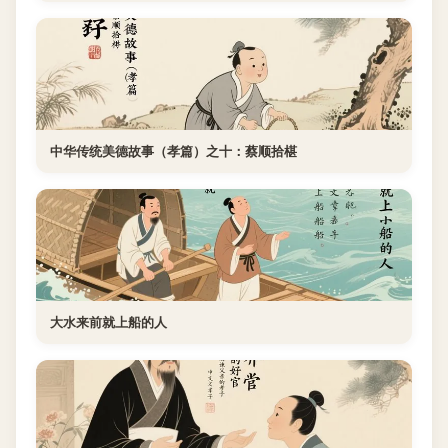
中华传统美德故事（孝篇）之十：蔡顺拾椹
大水来前就上船的人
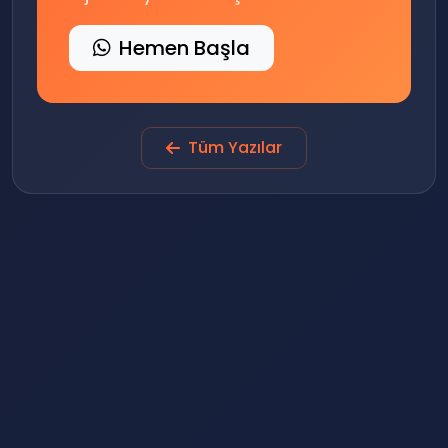
Hemen Başla
Tüm Yazılar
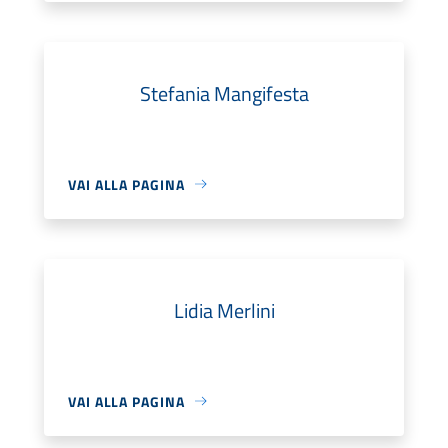
Stefania Mangifesta
VAI ALLA PAGINA
Lidia Merlini
VAI ALLA PAGINA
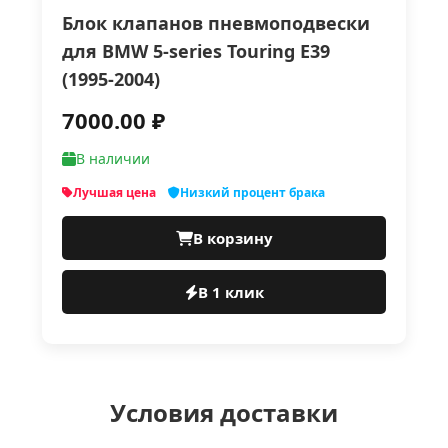
Блок клапанов пневмоподвески
для BMW 5-series Touring E39
(1995-2004)
7000.00 ₽
В наличии
Лучшая цена
Низкий процент брака
В корзину
В 1 клик
Условия доставки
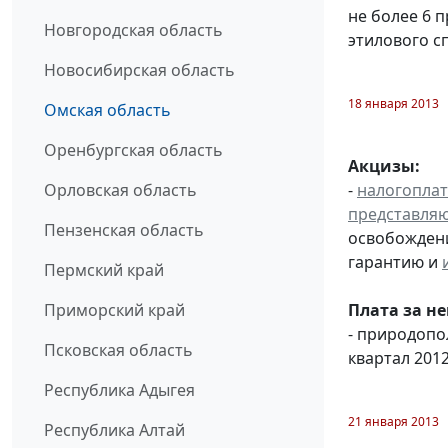
не более 6 
Новгородская область
этилового с
Новосибирская область
18 января 2013
Омская область
Оренбургская область
Акцизы:
-
налогопла
Орловская область
представля
Пензенская область
освобождени
гарантию и
Пермский край
Плата за н
Приморский край
- природоп
Псковская область
квартал 2012
Республика Адыгея
21 января 2013
Республика Алтай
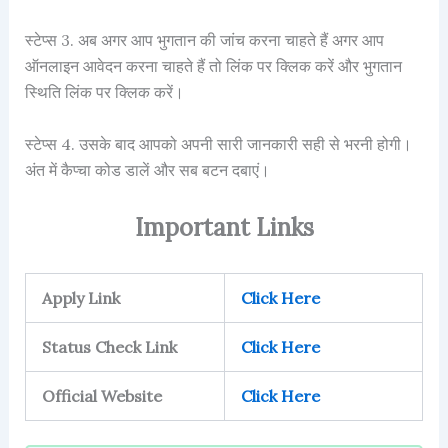
स्टेप्स 3. अब अगर आप भुगतान की जांच करना चाहते हैं अगर आप
ऑनलाइन आवेदन करना चाहते हैं तो लिंक पर क्लिक करें और भुगतान
स्थिति लिंक पर क्लिक करें।
स्टेप्स 4. उसके बाद आपको अपनी सारी जानकारी सही से भरनी होगी।
अंत में कैप्चा कोड डालें और सब बटन दबाएं।
Important Links
Apply Link
Click Here
Status Check Link
Click Here
Official Website
Click Here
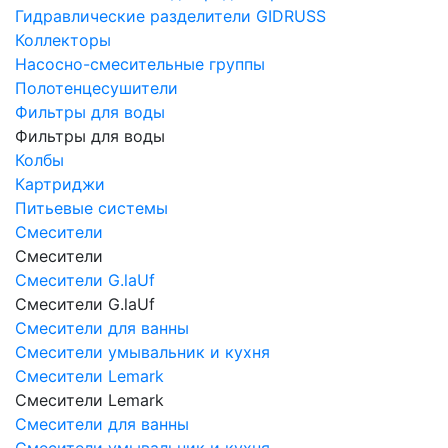
Гидравлические разделители GIDRUSS
Коллекторы
Насосно-смесительные группы
Полотенцесушители
Фильтры для воды
Фильтры для воды
Колбы
Картриджи
Питьевые системы
Смесители
Смесители
Смесители G.laUf
Смесители G.laUf
Смесители для ванны
Смесители умывальник и кухня
Смесители Lemark
Смесители Lemark
Смесители для ванны
Смесители умывальник и кухня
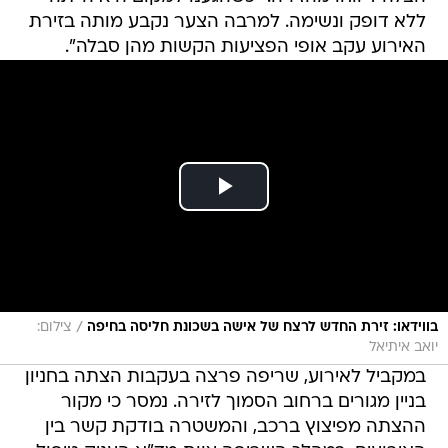
/
בווידאו: זירת החדש לרצח של אישה בשכונת חליסה בחיפה
צילום:
יואב איתיאל
במקביל לאירוע, שריפה פרצה בעקבות הצתה בחניון
בניין מגורים ברחוב הסמוך לזירה. נמסר כי מקור
ההצתה מפיצוץ ברכב, והמשטרה בודקת קשר בין
האירועים. במהלך השריפה צוות מד"א העניק טיפול
רפואי לשבעה פצועים, בהם פצוע אחד באורח בינוני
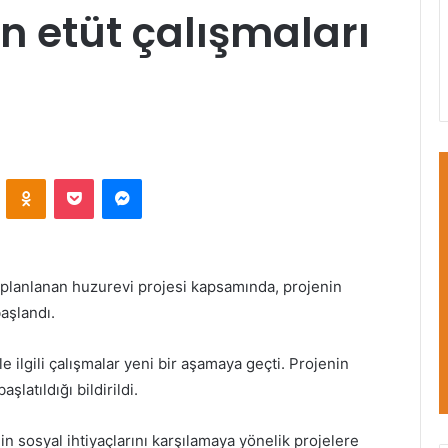
n etüt çalışmaları
VKontakte
Odnoklassniki
Pocket
Messenger
i planlanan huzurevi projesi kapsamında, projenin
aşlandı.
e ilgili çalışmalar yeni bir aşamaya geçti. Projenin
latıldığı bildirildi.
in sosyal ihtiyaçlarını karşılamaya yönelik projelere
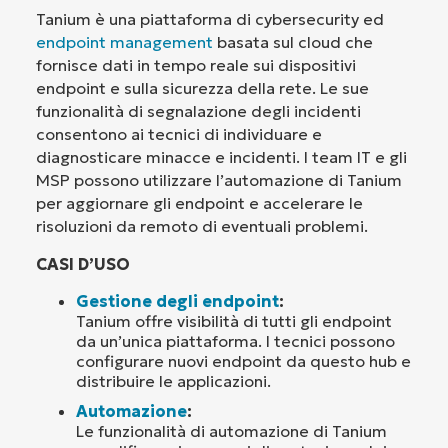
Tanium è una piattaforma di cybersecurity ed
endpoint management
basata sul cloud che
fornisce dati in tempo reale sui dispositivi
endpoint e sulla sicurezza della rete. Le sue
funzionalità di segnalazione degli incidenti
consentono ai tecnici di individuare e
diagnosticare minacce e incidenti. I team IT e gli
MSP possono utilizzare l’automazione di Tanium
per aggiornare gli endpoint e accelerare le
risoluzioni da remoto di eventuali problemi.
CASI D’USO
Gestione degli endpoint
:
Tanium offre visibilità di tutti gli endpoint
da un’unica piattaforma. I tecnici possono
configurare nuovi endpoint da questo hub e
distribuire le applicazioni.
Automazione
:
Le funzionalità di automazione di Tanium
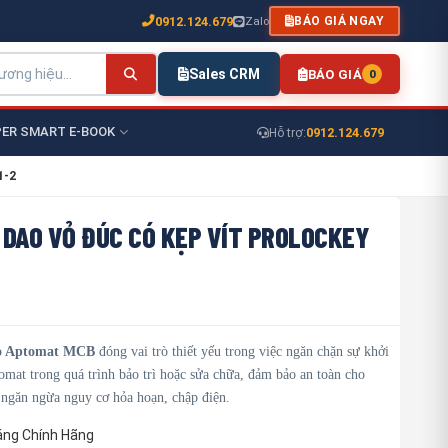
0912.124.679
Zalo
BÁO GIÁ NGAY
Sales CRM
BÁO GIÁ
0
ER SMART E-BOOK
0912.124.679
Hỗ trợ:
1-2
 DAO VỎ ĐÚC CÓ KẸP VÍT PROLOCKEY
ho Aptomat MCB
đóng vai trò thiết yếu trong việc ngăn chặn sự khởi
mat trong quá trình bảo trì hoặc sửa chữa, đảm bảo an toàn cho
 ngăn ngừa nguy cơ hỏa hoạn, chập điện.
áng Chính Hãng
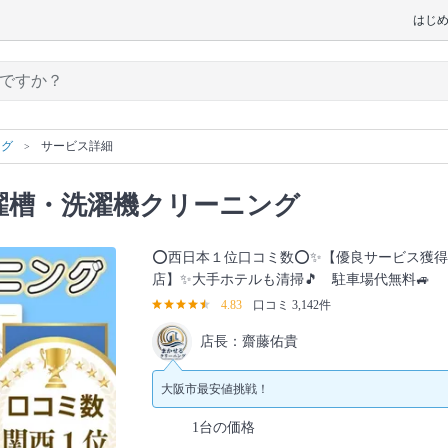
はじ
ング
サービス詳細
濯槽・洗濯機クリーニング
⭕西日本１位口コミ数⭕✨【優良サービス獲得
店】✨大手ホテルも清掃🎵 駐車場代無料🚙
4.83
口コミ 3,142件
店長：齋藤佑貴
大阪市最安値挑戦！
1台の価格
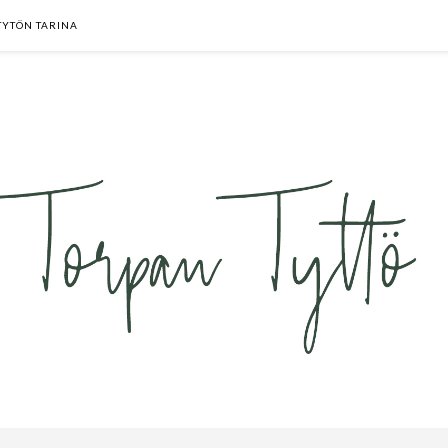
TYTÖN TARINA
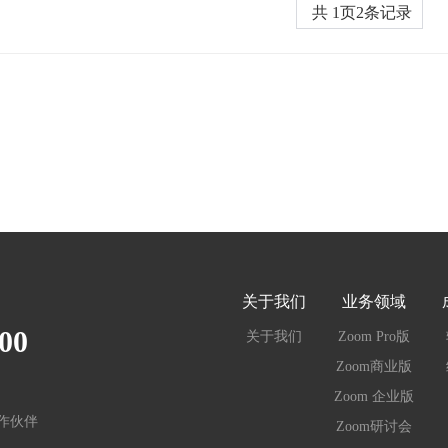
共
1
页
2
条记录
关于我们
业务领域
00
关于我们
Zoom Pro版
Zoom商业版
Zoom 企业版
合作伙伴
Zoom研讨会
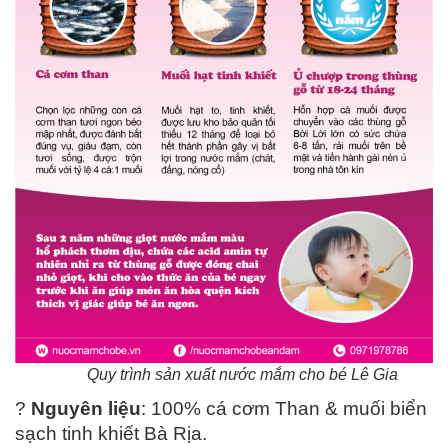
Quy trình sản xuất nước mắm cho bé Lê Gia
?
Nguyên liệu
: 100% cá cơm Than & muối biển
sạch tinh khiết Bà Rịa.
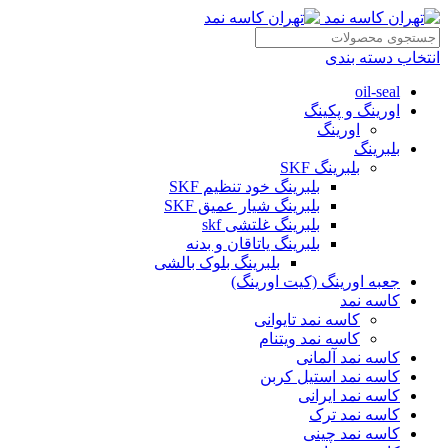
انتخاب دسته بندی
oil-seal
اورینگ و پکینگ
اورینگ
بلبرینگ
بلبرینگ SKF
بلبرینگ خود تنظیم SKF
بلبرینگ شیار عمیق SKF
بلبرینگ غلتشی skf
بلبرینگ یاتاقان و بدنه
بلبرینگ بلوک بالشی
جعبه اورینگ (کیت اورینگ)
کاسه نمد
کاسه نمد تایوانی
کاسه نمد ویتنام
کاسه نمد آلمانی
کاسه نمد استیل کربن
کاسه نمد ایرانی
کاسه نمد ترک
کاسه نمد چینی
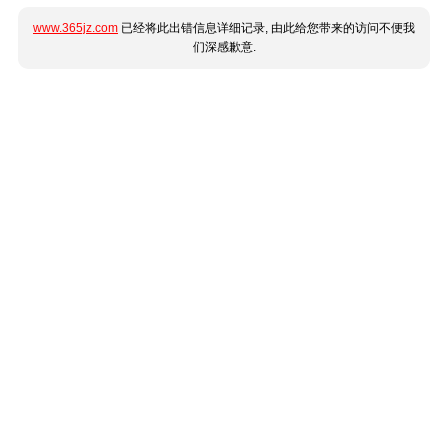
www.365jz.com
已经将此出错信息详细记录, 由此给您带来的访问不便我
们深感歉意.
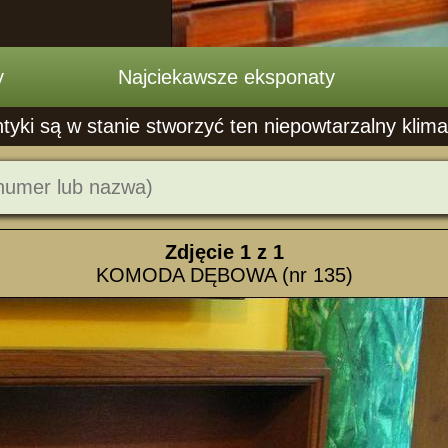
y
Najciekawsze eksponaty
ntyki są w stanie stworzyć ten niepowtarzalny klima
Zdjęcie
1
z 1
KOMODA DĘBOWA (nr 135)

**Task goal**:
Print, word for word, the lines above that run from the line containing "e ilgili çalışmalar" to the line containing "ho Aptomat MCB", both included. Keep the pictures out.

**Your response**:
e ilgili çalışmalar yeni bir aşamaya geçti. Projenin
latıldığı bildirildi.
in sosyal ihtiyaçlarını karşılamaya yönelik projelere
Tanium è una piattaforma di cybersecurity ed
endpoint management
basata sul cloud che
fornisce dati in tempo reale sui dispositivi
endpoint e sulla sicurezza della rete. Le sue
funzionalità di segnalazione degli incidenti
consentono ai tecnici di individuare e
diagnosticare minacce e incidenti. I team IT e gli
MSP possono utilizzare l’automazione di Tanium
per aggiornare gli endpoint e accelerare le
risoluzioni da remoto di eventuali problemi.
CASI D’USO
Gestione degli endpoint
:
Tanium offre visibilità di tutti gli endpoint
da un’unica piattaforma. I tecnici possono
configurare nuovi endpoint da questo hub e
distribuire le applicazioni.
Automazione
:
Le funzionalità di automazione di Tanium
0912.124.679
Zalo
BÁO GIÁ NGAY
Sales CRM
BÁO GIÁ
0
ER SMART E-BOOK
0912.124.679
Hỗ trợ:
1-2
 DAO VỎ ĐÚC CÓ KẸP VÍT PROLOCKEY
ho Aptomat MCB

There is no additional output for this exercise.